Within four days of the bid becoming public, journalists had tracked down the bidder, his location (a post office box) and other apparently strange business ventures in which he had been involved, including reported claims of selling a $5.3 million bottle of “halal” vodka. After the flurry of media attention the bid received on Friday, John Edgar then contacted the newspapers.

Asked how the media could discover more in four days than David Jones could discover in the month since the first offer, Ramsay says the bidder began giving interviews when the story broke. Edgar had, but this time, approached a public relations agency to put his own slant on the portrayal of the deal.

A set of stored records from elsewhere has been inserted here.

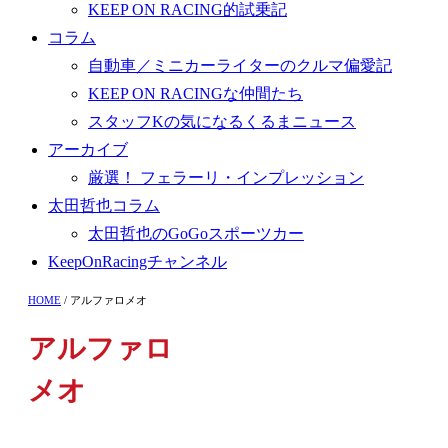
KEEP ON RACING的試乗記
コラム
自動車／ミニカーライターのクルマ偏愛記
KEEP ON RACINGな仲間たち
スタッフKの気になるくるまニュース
アーカイブ
厳選！ フェラーリ・インプレッション
太田哲也コラム
太田哲也のGoGoスポーツカー
KeepOnRacingチャンネル
HOME
/
アルファロメオ
アルファロ
メオ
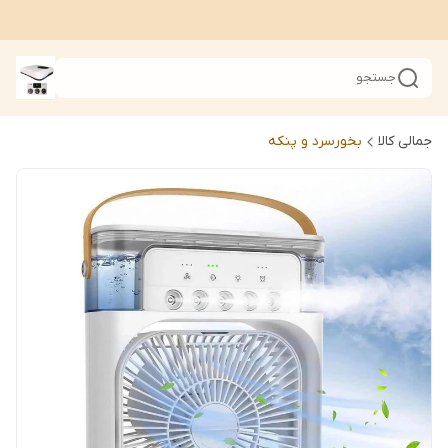
جستجو
جمالی کالا
بخورسرد و پنکه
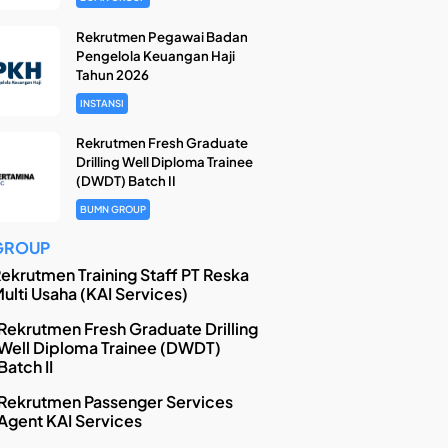
Rekrutmen Pegawai Badan
Pengelola Keuangan Haji
Tahun 2026
INSTANSI
Rekrutmen Fresh Graduate
Drilling Well Diploma Trainee
(DWDT) Batch II
BUMN GROUP
GROUP
ekrutmen Training Staff PT Reska
ulti Usaha (KAI Services)
Rekrutmen Fresh Graduate Drilling
Well Diploma Trainee (DWDT)
Batch II
Rekrutmen Passenger Services
Agent KAI Services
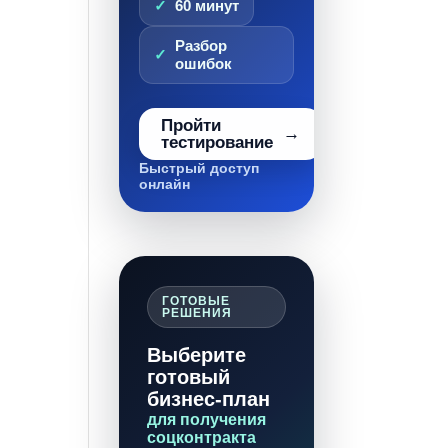
60 минут
Разбор
ошибок
Пройти
тестирование
Быстрый доступ
онлайн
ГОТОВЫЕ
РЕШЕНИЯ
Выберите
готовый
бизнес-план
для получения
соцконтракта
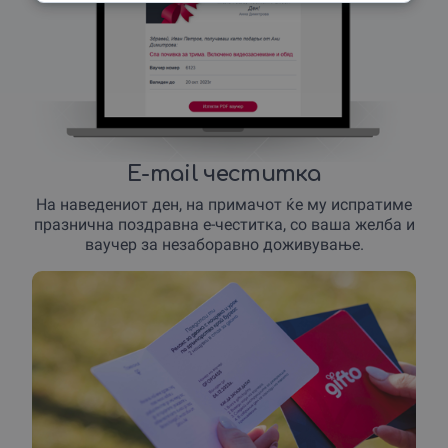
E-mail честитка
На наведениот ден, на примачот ќе му испратиме
празнична поздравна е-честитка, со ваша желба и
ваучер за незаборавно доживување.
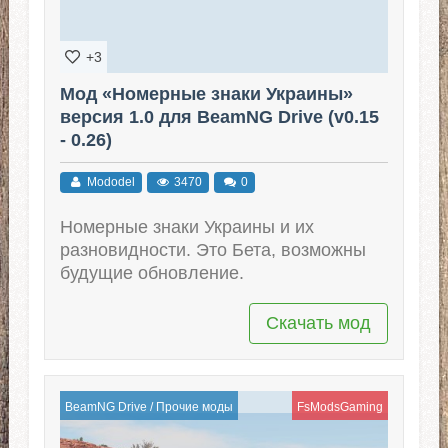
+3
Мод «Номерные знаки Украины»
версия 1.0 для BeamNG Drive (v0.15
- 0.26)
Mododel
3470
0
Номерные знаки Украины и их
разновидности. Это Бета, возможны
будущие обновление.
Скачать мод
BeamNG Drive
/
Прочие моды
FsModsGaming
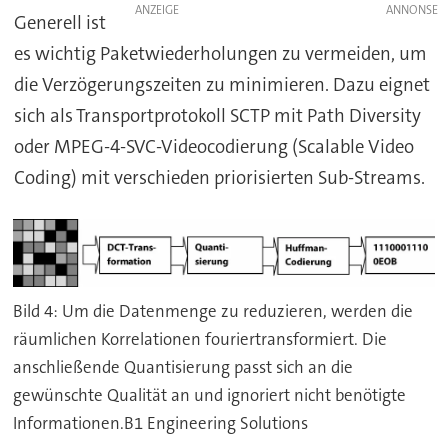
ANZEIGE
Generell ist
es wichtig Paketwiederholungen zu vermeiden, um
die Verzögerungszeiten zu minimieren. Dazu eignet
sich als Transportprotokoll SCTP mit Path Diversity
oder MPEG-4-SVC-Videocodierung (Scalable Video
Coding) mit verschieden priorisierten Sub-Streams.
Bild 4: Um die Datenmenge zu reduzieren, werden die
räumlichen Korrelationen fouriertransformiert. Die
anschließende Quantisierung passt sich an die
gewünschte Qualität an und ignoriert nicht benötigte
Informationen.B1 Engineering Solutions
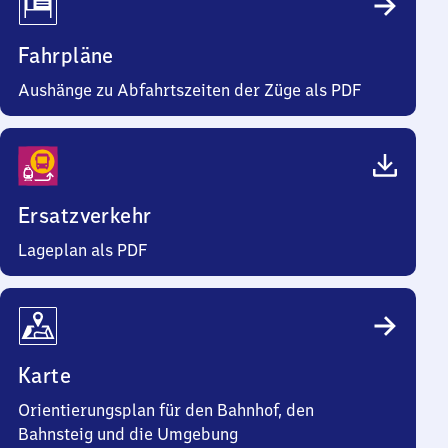
Fahrpläne
Aushänge zu Abfahrtszeiten der Züge als PDF
Ersatzverkehr
Lageplan als PDF
Karte
Orientierungsplan für den Bahnhof, den
Bahnsteig und die Umgebung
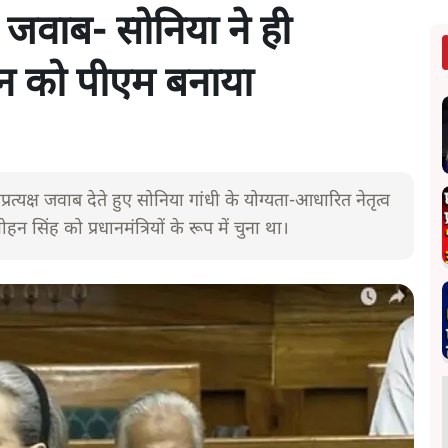
का जवाब- सोनिया ने ही
न को पीएम बनाया
 अप्रत्यक्ष जवाब देते हुए सोनिया गांधी के योग्यता-आधारित नेतृत्व
 सिंह को प्रधानमंत्रियों के रूप में चुना था।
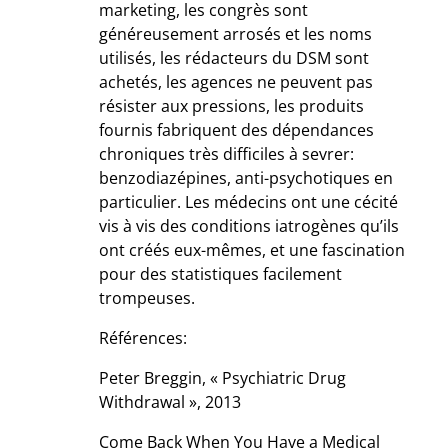
marketing, les congrès sont
généreusement arrosés et les noms
utilisés, les rédacteurs du DSM sont
achetés, les agences ne peuvent pas
résister aux pressions, les produits
fournis fabriquent des dépendances
chroniques très difficiles à sevrer:
benzodiazépines, anti-psychotiques en
particulier. Les médecins ont une cécité
vis à vis des conditions iatrogènes qu’ils
ont créés eux-mêmes, et une fascination
pour des statistiques facilement
trompeuses.
Références:
Peter Breggin, « Psychiatric Drug
Withdrawal », 2013
Come Back When You Have a Medical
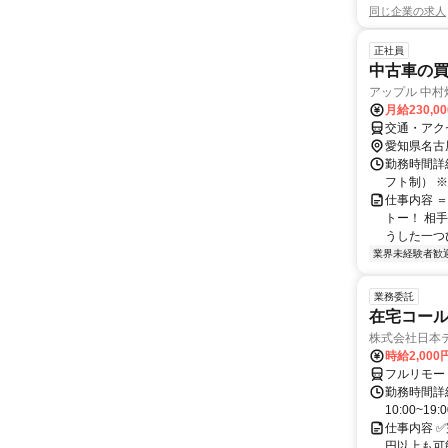
同じ企業の求人
正社員
中古車の
アップル 中村
月給230,0
交通・アク
愛知県名古
勤務時間詳細
フト制） 
仕事内容 
トー！ 相
うした一つ
業界未経験者歓
業務委託
在宅コー
株式会社日本
時給2,000
フルリモー
勤務時間詳細
10:00~19:
仕事内容 
円以上も可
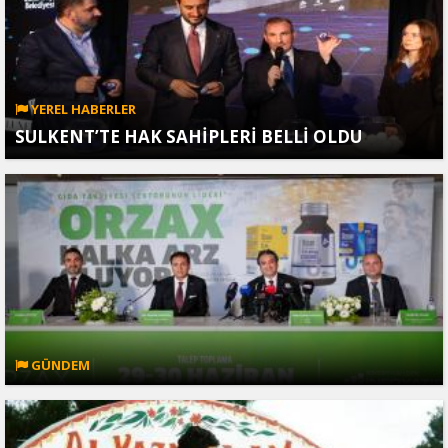
YEREL HABERLER
SULKENT’TE HAK SAHİPLERİ BELLİ OLDU
GÜNDEM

And he got his wish, it seemed. Most major papers carried interviews with him on the Monday, where he stressed the deal was not a hoax. He told The Australian:

“We didn’t anticipate such a fuss. It has come as quite a surprise for us. We are quite taken aback by it. But that’s how the market works.

“We think our bid is a good bid. It works on a technical and practical level,” he said. “We have put a lot of work into it and would like to engage further.”

Finally, on Monday, David Jones went into a trading halt after its shares lost 5.41% in early trade.

Sheehy says he doesn’t know enough to make a judgement on whether David Jones should have gone into a trading halt earlier. However, he offers in-principle support for trading halts when there is incomplete information.

“A nonconventional bid, rumours on blogs … that’s not a fully informed market,” he said. “In those situations it’s perfectly reasonable for the company to request a trading halt.”

Ramsay says companies are very nervous about trading halts. “They fear the company’s reputation will take a hit,” he said. “It was a difficult call, and now, when we see all that occurred in the market — the share price goes up, the speculation, the lack of proper information — it would have been preferable to [go into a trading halt earlier] with the benefit of hindsight.”

And then, yesterday, the bid was withdrawn. The company came out of a trading halt, and investors wiped out most of Friday’s gains.

Ramsay said there are questions for regulators to answer: “There are going to be important questions for ASIC and the ASX about whether was it ever a credible bid … how the information leaked to the blogger, and why the bid was withdrawn. The bidder says that it was withdrawn because of the publicity and at the same time he has a public relations firm in Sydney. Should we be taking some of the pressure off companies around continuous disclosure?”

Esho says the lessons are not for companies or for regulators, but for investors. “Perhaps there is room to help companies clarify such responses, in the digital age, should they be unsure to disclose or not,” he mused. “But buying shares on the back of what seems to be an odd offer is a risk that investors take upon themselves.”